> _Exercise goal_: I'd like the records transcribed exactly, leaving the images out.

> _Dataset records_:
::::::::
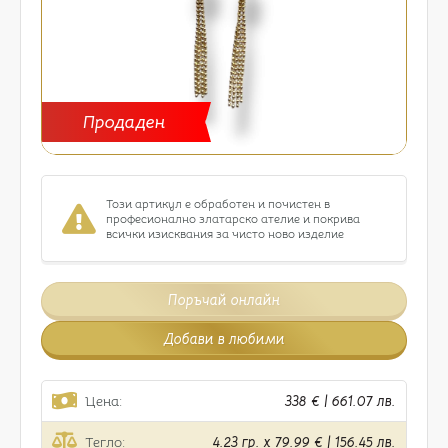
Продаден
Този артикул е обработен и почистен в
професионално златарско ателие и покрива
всички изисквания за чисто ново изделие
Поръчай онлайн
Добави в любими
Цена:
338 € | 661.07 лв.
Тегло:
4.23 гр. x 79.99 € | 156.45 лв.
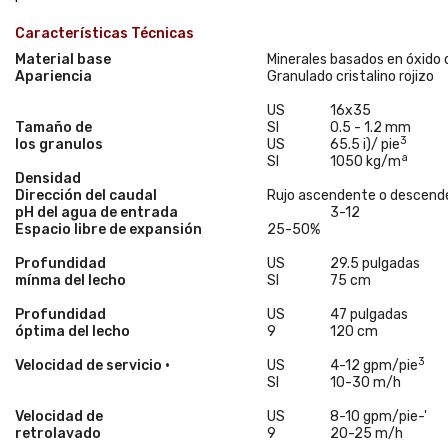
Características Técnicas
Material base
Minerales basados en óxido 
Apariencia
Granulado cristalino rojizo
US
16x35
Tamaño de
SI
0.5 - 1.2 mm
3
los granulos
US
65.5
i)/
pie
a
SI
1050 kg/m
Densidad
Dirección del caudal
Rujo ascendente o descend
pH del agua de entrada
3-12
Espacio libre de expansión
25-50%
Profundidad
US
29.5 pulgadas
mínma del lecho
SI
75 cm
Profundidad
US
47 pulgadas
óptima del lecho
9
120 cm
3
Velocidad de servicio •
US
4-12 gpm/pie
SI
10-30 m/h
Velocidad de
US
8-10 gpm/pie-'
retrolavado
9
20-25 m/h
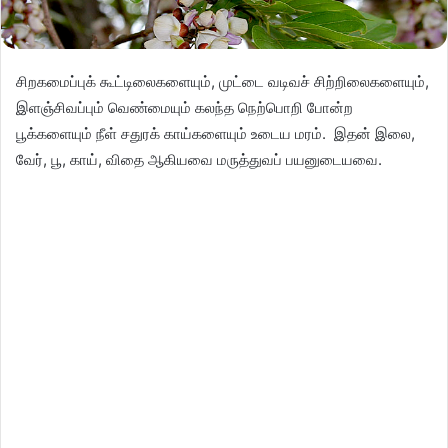
சிறகமைப்புக் கூட்டிலைகளையும், முட்டை வடிவச் சிற்றிலைகளையும்,
இளஞ்சிவப்பும் வெண்மையும் கலந்த நெற்பொறி போன்ற
பூக்களையும் நீள் சதுரக் காய்களையும் உடைய மரம். இதன் இலை,
வேர், பூ, காய், விதை ஆகியவை மருத்துவப் பயனுடையவை.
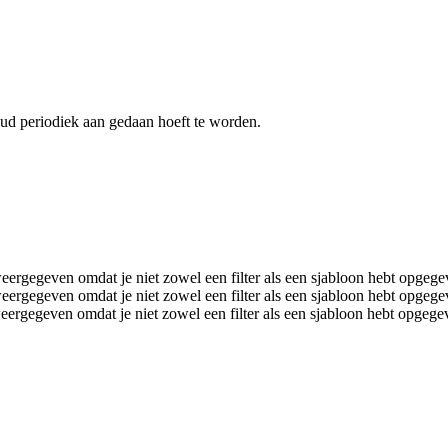
ud periodiek aan gedaan hoeft te worden.
eergegeven omdat je niet zowel een filter als een sjabloon hebt opgeg
eergegeven omdat je niet zowel een filter als een sjabloon hebt opgeg
eergegeven omdat je niet zowel een filter als een sjabloon hebt opgege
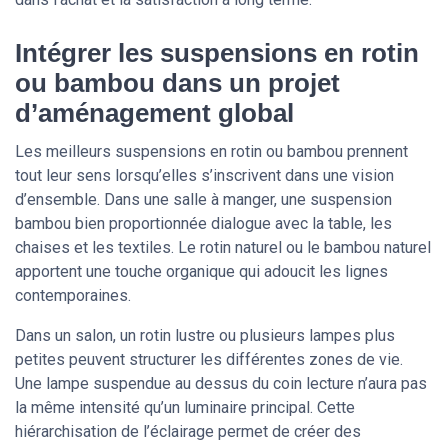
Intégrer les suspensions en rotin
ou bambou dans un projet
d’aménagement global
Les meilleurs suspensions en rotin ou bambou prennent
tout leur sens lorsqu’elles s’inscrivent dans une vision
d’ensemble. Dans une salle à manger, une suspension
bambou bien proportionnée dialogue avec la table, les
chaises et les textiles. Le rotin naturel ou le bambou naturel
apportent une touche organique qui adoucit les lignes
contemporaines.
Dans un salon, un rotin lustre ou plusieurs lampes plus
petites peuvent structurer les différentes zones de vie.
Une lampe suspendue au dessus du coin lecture n’aura pas
la même intensité qu’un luminaire principal. Cette
hiérarchisation de l’éclairage permet de créer des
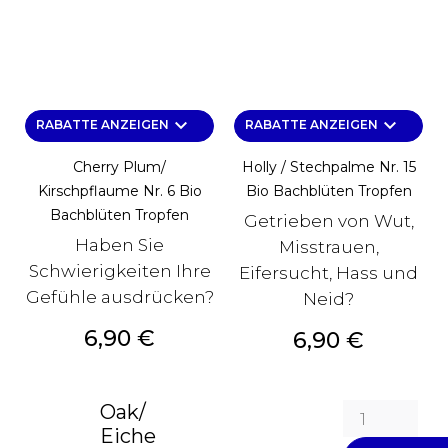
keyboard_arrow_down
keyboard_arrow_down
RABATTE ANZEIGEN
RABATTE ANZEIGEN
Cherry Plum/
Holly / Stechpalme Nr. 15
Kirschpflaume Nr. 6 Bio
Bio Bachblüten Tropfen
Bachblüten Tropfen
Getrieben von Wut,
Haben Sie
Misstrauen,
Schwierigkeiten Ihre
Eifersucht, Hass und
Gefühle ausdrücken?
Neid?
Preis
6,90 €
Preis
6,90 €
Oak/
Eiche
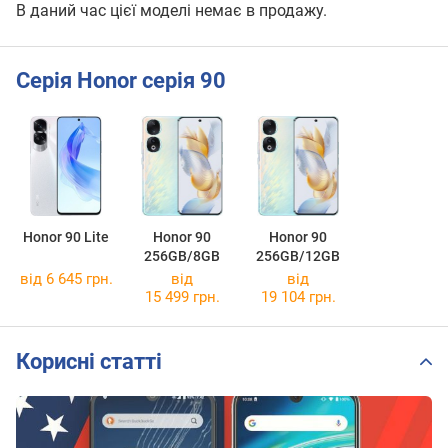
В даний час цієї моделі немає в продажу.
Серія Honor серія 90
Honor 90 Lite
Honor 90
Honor 90
256GB/8GB
256GB/12GB
від 6 645 грн.
від
від
15 499 грн.
19 104 грн.
Корисні статті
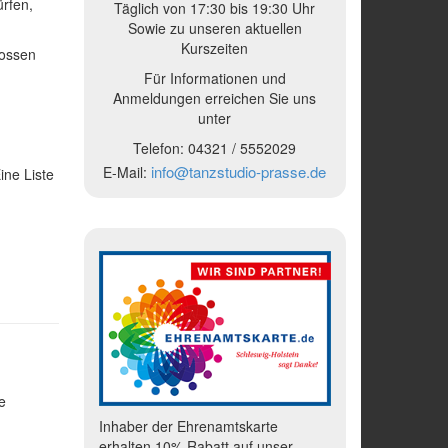
ürfen,
Täglich von 17:30 bis 19:30 Uhr
Sowie zu unseren aktuellen
Kurszeiten
lossen
Für Informationen und
Anmeldungen erreichen Sie uns
unter
Telefon:
04321 /
5552029
info@tanzstudio-prasse.de
E-Mail:
ine Liste
e
Inhaber der Ehrenamtskarte
erhalten 10% Rabatt auf unser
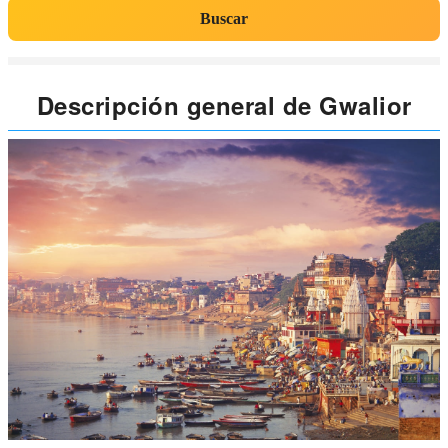
Buscar
Descripción general de Gwalior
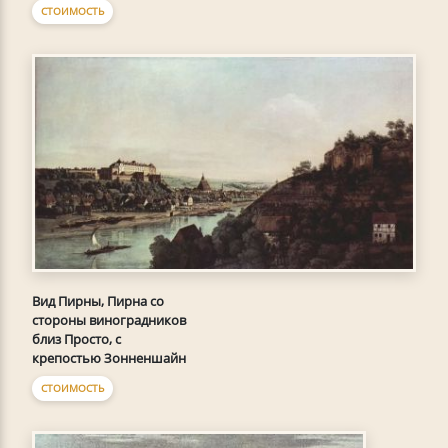
СТОИМОСТЬ
Вид Пирны, Пирна со
стороны виноградников
близ Просто, с
крепостью Зонненшайн
СТОИМОСТЬ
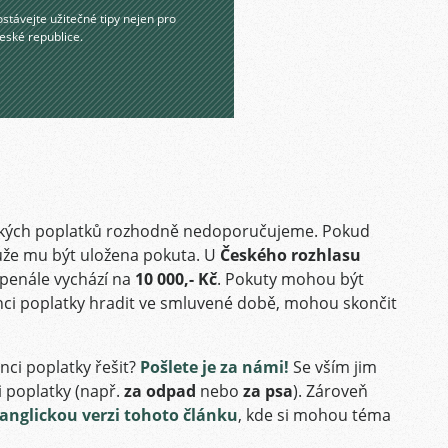
stávejte užitečné tipy nejen pro
eské republice.
řských poplatků rozhodně nedoporučujeme. Pokud
 může mu být uložena pokuta. U
Českého rozhlasu
penále vychází na
10 000,- Kč
. Pokuty mohou být
ci poplatky hradit ve smluvené době, mohou skončit
ci poplatky řešit?
Pošlete je za námi!
Se vším jim
 poplatky (např.
za odpad
nebo
za psa
). Zároveň
anglickou verzi tohoto článku
, kde si mohou téma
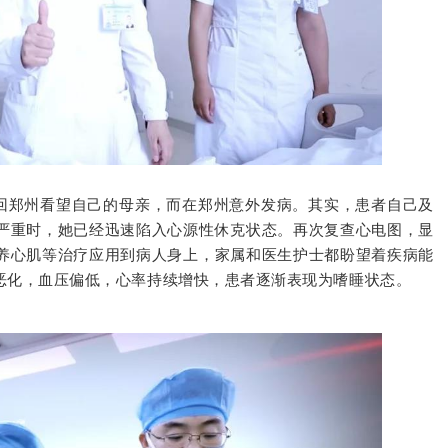
回郑州看望自己的母亲，而在郑州意外发病。
其实，患者自己及
严重时，她已经迅速陷入心源性休克状态。
再次复查心电图，显
养心肌等治疗应用到病人身上，家属和医生护士都盼望着疾病能
恶化，血压偏低，心率持续增快，患者逐渐表现为嗜睡状态。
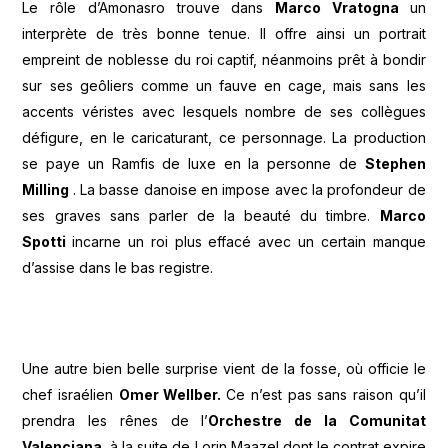
Le rôle d’Amonasro trouve dans
Marco Vratogna
un
interprète de très bonne tenue. Il offre ainsi un portrait
empreint de noblesse du roi captif, néanmoins prêt à bondir
sur ses geôliers comme un fauve en cage, mais sans les
accents véristes avec lesquels nombre de ses collègues
défigure, en le caricaturant, ce personnage. La production
se paye un Ramfis de luxe en la personne de
Stephen
Milling
. La basse danoise en impose avec la profondeur de
ses graves sans parler de la beauté du timbre.
Marco
Spotti
incarne un roi plus effacé avec un certain manque
d’assise dans le bas registre.
Une autre bien belle surprise vient de la fosse, où officie le
chef israélien
Omer Wellber.
Ce n’est pas sans raison qu’il
prendra les rênes de l’
Orchestre de la Comunitat
Valenciana,
à la suite de Lorin Maazel dont le contrat expire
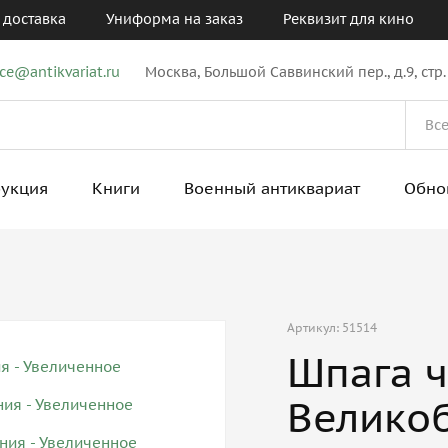
 доставка
Униформа на заказ
Реквизит для кино
ice@antikvariat.ru
Москва, Большой Саввинский пер., д.9, стр.
рукция
Книги
Военный антиквариат
Обно
Артикул: 51514
Шпага ч
Велико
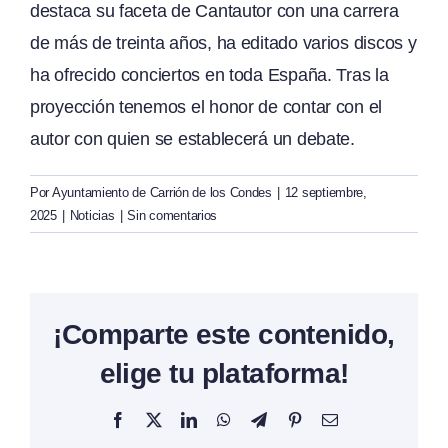
destaca su faceta de Cantautor con una carrera
de más de treinta años, ha editado varios discos y
ha ofrecido conciertos en toda España. Tras la
proyección tenemos el honor de contar con el
autor con quien se establecerá un debate.
Por
Ayuntamiento de Carrión de los Condes
|
12 septiembre,
2025
|
Noticias
|
Sin comentarios
¡Comparte este contenido,
elige tu plataforma!
Facebook
X
LinkedIn
WhatsApp
Telegram
Pinterest
Correo
electrónico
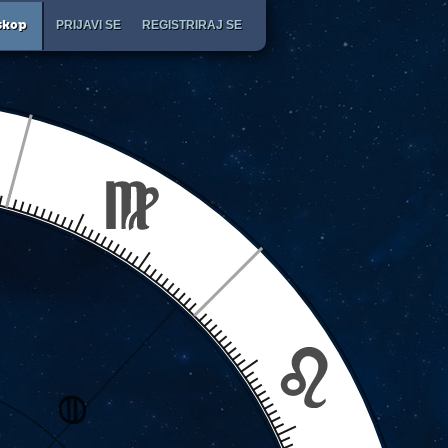
PRIJAVI SE
REGISTRIRAJ SE
skop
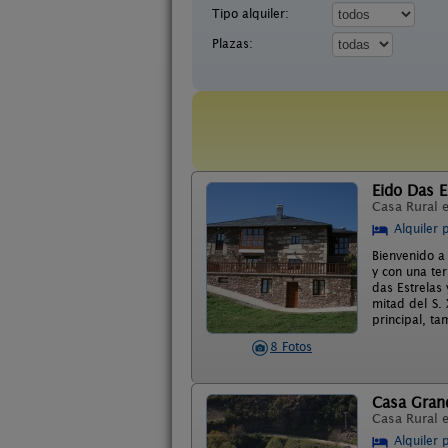
Tipo alquiler:
Plazas:
Eido Das E
Casa Rural 
Alquiler 
Bienvenido a
y con una te
das Estrelas
mitad del S.
principal, ta
8 Fotos
Casa Gran
Casa Rural 
Alquiler 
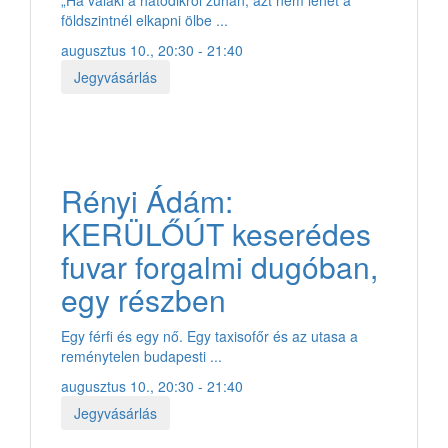
földszintnél elkapni ölbe ...
augusztus 10., 20:30 - 21:40
Jegyvásárlás
Rényi Ádám:
KERÜLŐÚT keserédes
fuvar forgalmi dugóban,
egy részben
Egy férfi és egy nő. Egy taxisofőr és az utasa a
reménytelen budapesti ...
augusztus 10., 20:30 - 21:40
Jegyvásárlás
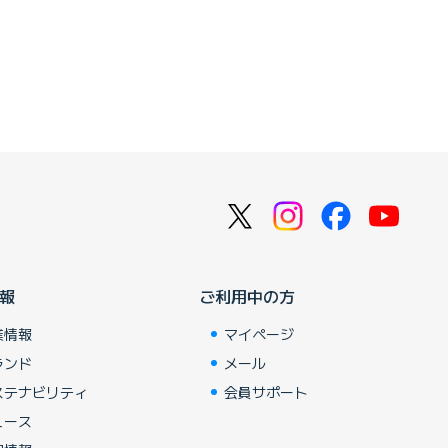
報
ご利用中の方
業情報
マイページ
ランド
メール
ステナビリティ
会員サポート
ュース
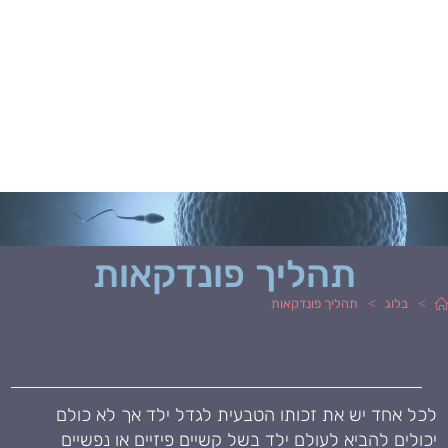
תהליך פונדקאות
>
>
בלוג
תהליך פונדקאות
מחבר:
פורסם:
לכל אחד יש את זכותו הטבעית לגדל ילד אך לא כולם
יכולים להביא לעולם ילד בשל קשיים פיזיים או נפשיים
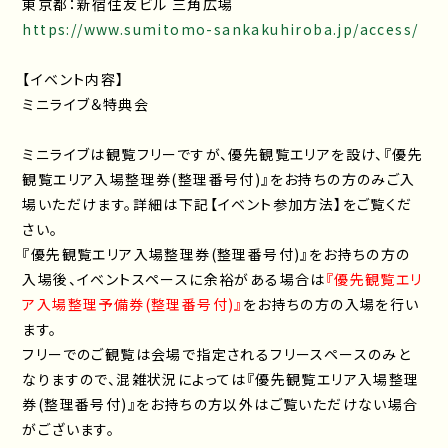
東京都：新宿住友ビル 三角広場
https://www.sumitomo-sankakuhiroba.jp/access/
【イベント内容】
ミニライブ＆特典会
ミニライブは観覧フリーですが、優先観覧エリアを設け、『優先
観覧エリア入場整理券(整理番号付)』をお持ちの方のみご入
場いただけます。詳細は下記【イベント参加方法】をご覧くだ
さい。
『優先観覧エリア入場整理券(整理番号付)』をお持ちの方の
入場後、イベントスペースに余裕がある場合は
『優先観覧エリ
ア入場整理予備券(整理番号付)』
をお持ちの方の入場を行い
ます。
フリーでのご観覧は会場で指定されるフリースペースのみと
なりますので、混雑状況によっては『優先観覧エリア入場整理
券(整理番号付)』をお持ちの方以外はご覧いただけない場合
がございます。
::::::::
> _Answer to the problem_:
Продаден
Този артикул е обработен и почистен в
професионално златарско ателие и покрива
всички изисквания за чисто ново изделие
Поръчай онлайн
Добави в любими
Цена:
338 € | 661.07 лв.
Тегло:
4.23 гр. x 79.99 € | 156.45 лв.
Características Técnicas
Material base
Minerales basados en óxido 
Apariencia
Granulado cristalino rojizo
US
16x35
Tamaño de
SI
0.5 - 1.2 mm
3
los granulos
US
65.5
i)/
pie
a
SI
1050 kg/m
Densidad
Dirección del caudal
Rujo ascendente o descend
pH del agua de entrada
3-12
Espacio libre de expansión
25-50%
Profundidad
US
29.5 pulgadas
mínma del lecho
SI
75 cm
Profundidad
US
47 pulgadas
óptima del lecho
9
120 cm
3
Velocidad de servicio •
US
4-12 gpm/pie
SI
10-30 m/h
Velocidad de
US
8-10 gpm/pie-'
retrolavado
9
20-25 m/h
சிறகமைப்புக் கூட்டிலைகளையும், முட்டை வடிவச் சிற்றிலைகளையும்,
இளஞ்சிவப்பும் வெண்மையும் கலந்த நெற்பொறி போன்ற
பூக்களையும் நீள் சதுரக் காய்களையும் உடைய மரம். இதன் இலை,
வேர், பூ, காய், விதை ஆகியவை மருத்துவப் பயனுடையவை.
ud periodiek aan gedaan hoeft te worden.
eergegeven omdat je niet zowel een filter als een sjabloon hebt opgeg
eergegeven omdat je niet zowel een filter als een sjabloon hebt opgeg
eergegeven omdat je niet zowel een filter als een sjabloon hebt opgege
Intégrer les suspensions en rotin
ou bambou dans un projet
d’aménagement global
Les meilleurs suspensions en rotin ou bambou prennent
tout leur sens lorsqu’elles s’inscrivent dans une vision
d’ensemble. Dans une salle à manger, une suspension
bambou bien proportionnée dialogue avec la table, les
chaises et les textiles. Le rotin naturel ou le bambou naturel
apportent une touche organique qui adoucit les lignes
contemporaines.
Dans un salon, un rotin lustre ou plusieurs lampes plus
petites peuvent structurer les différentes zones de vie.
Une lampe suspendue au dessus du coin lecture n’aura pas
la même intensité qu’un luminaire principal. Cette
hiérarchisation de l’éclairage permet de créer des
keyboard_arrow_down
keyboard_arrow_down
RABATTE ANZEIGEN
RABATTE ANZEIGEN
Cherry Plum/
Holly / Stechpalme Nr. 15
Kirschpflaume Nr. 6 Bio
Bio Bachblüten Tropfen
Bachblüten Tropfen
Getrieben von Wut,
Haben Sie
Misstrauen,
Schwierigkeiten Ihre
Eifersucht, Hass und
Gefühle ausdrücken?
Neid?
Preis
6,90 €
Preis
6,90 €
Oak/
Eiche
В даний час цієї моделі немає в продажу.
Серія Honor серія 90
Honor 90 Lite
Honor 90
Honor 90
256GB/8GB
256GB/12GB
від 6 645 грн.
від
від
15 499 грн.
19 104 грн.
Корисні статті
ürfen,
Täglich von 17:30 bis 19:30 Uhr
Sowie zu unseren aktuellen
Kurszeiten
lossen
Für Informationen und
Anmeldungen erreichen Sie uns
unter
Telefon:
04321 /
5552029
info@tanzstudio-prasse.de
E-Mail:
ine Liste
e
Inhaber der Ehrenamtskarte
erhalten 10% Rabatt auf unser
Buscar
Descripción general de Gwalior
СТОИМОСТЬ
Вид Пирны, Пирна со
стороны виноградников
близ Просто, с
крепостью Зонненшайн
СТОИМОСТЬ
stávejte užitečné tipy nejen pro
eské republice.
řských poplatků rozhodně nedoporučujeme. Pokud
 může mu být uložena pokuta. U
Českého rozhlasu
penále vychází na
10 000,- Kč
. Pokuty mohou být
ci poplatky hradit ve smluvené době, mohou skončit
ci poplatky řešit?
Pošlete je za námi!
Se vším jim
 poplatky (např.
za odpad
nebo
za psa
). Zároveň
anglickou verzi tohoto článku
, kde si mohou téma
回郑州看望自己的母亲，而在郑州意外发病。
其实，患者自己及
严重时，她已经迅速陷入心源性休克状态。
再次复查心电图，显
养心肌等治疗应用到病人身上，家属和医生护士都盼望着疾病能
恶化，血压偏低，心率持续增快，患者逐渐表现为嗜睡状态。
Le rôle d’Amonasro trouve dans
Marco Vratogna
un
interprète de très bonne tenue. Il offre ainsi un portrait
empreint de noblesse du roi captif, néanmoins prêt à bondir
sur ses geôliers comme un fauve en cage, mais sans les
accents véristes avec lesquels nombre de ses collègues
défigure, en le caricaturant, ce personnage. La production
se paye un Ramfis de luxe en la personne de
Stephen
Milling
. La basse danoise en impose avec la profondeur de
ses graves sans parler de la beauté du timbre.
Marco
Spotti
incarne un roi plus effacé avec un certain manque
d’assise dans le bas registre.
Une autre bien belle surprise vient de la fosse, où officie le
chef israélien
Omer Wellber.
Ce n’est pas sans raison qu’il
prendra les rênes de l’
Orchestre de la Comunitat
Valenciana,
à la suite de Lorin Maazel dont le contrat expire
 доставка
Униформа на заказ
Реквизит для кино
ice@antikvariat.ru
Москва, Большой Саввинский пер., д.9, стр.
рукция
Книги
Военный антиквариат
Обно
Артикул: 51514
Шпага ч
Велико
destaca su faceta de Cantautor con una carrera
de más de treinta años, ha editado varios discos y
ha ofrecido conciertos en toda España. Tras la
proyección tenemos el honor de contar con el
autor con quien se establecerá un debate.
Por
Ayuntamiento de Carrión de los Condes
|
12 septiembre,
2025
|
Noticias
|
Sin comentarios
¡Comparte este contenido,
elige tu plataforma!
Facebook
X
LinkedIn
WhatsApp
Telegram
Pinterest
Correo
electrónico
PRIJAVI SE
REGISTRIRAJ SE
skop
Tipo alquiler:
Plazas:
Eido Das E
Casa Rural 
Alquiler 
Bienvenido a
y con una te
das Estrelas
mitad del S.
principal, ta
8 Fotos
Casa Gran
Casa Rural 
Alquiler 
földszintnél elkapni ölbe ...
augusztus 10., 20:30 - 21:40
Jegyvásárlás
Rényi Ádám:
KERÜLŐÚT keserédes
fuvar forgalmi dugóban,
egy részben
Egy férfi és egy nő. Egy taxisofőr és az utasa a
reménytelen budapesti ...
augusztus 10., 20:30 - 21:40
Jegyvásárlás
報
ご利用中の方
業情報
マイページ
ランド
メール
ステナビリティ
会員サポート
ュース
תהליך פונדקאות
>
>
בלוג
תהליך פונדקאות
מחבר:
פורסם:
לכל אחד יש את זכותו הטבעית לגדל ילד אך לא כולם
יכולים להביא לעולם ילד בשל קשיים פיזיים או נפשיים
東京都：新宿住友ビル 三角広場
https://www.sumitomo-sankakuhiroba.jp/access/
【イベント内容】
ミニライブ＆特典会
ミニライブは観覧フリーですが、優先観覧エリアを設け、『優先
観覧エリア入場整理券(整理番号付)』をお持ちの方のみご入
場いただけます。詳細は下記【イベント参加方法】をご覧くだ
さい。
『優先観覧エリア入場整理券(整理番号付)』をお持ちの方の
入場後、イベントスペースに余裕がある場合は
『優先観覧エリ
ア入場整理予備券(整理番号付)』
をお持ちの方の入場を行い
ます。
フリーでのご観覧は会場で指定されるフリースペースのみと
なりますので、混雑状況によっては『優先観覧エリア入場整理
券(整理番号付)』をお持ちの方以外はご覧いただけない場合
がございます。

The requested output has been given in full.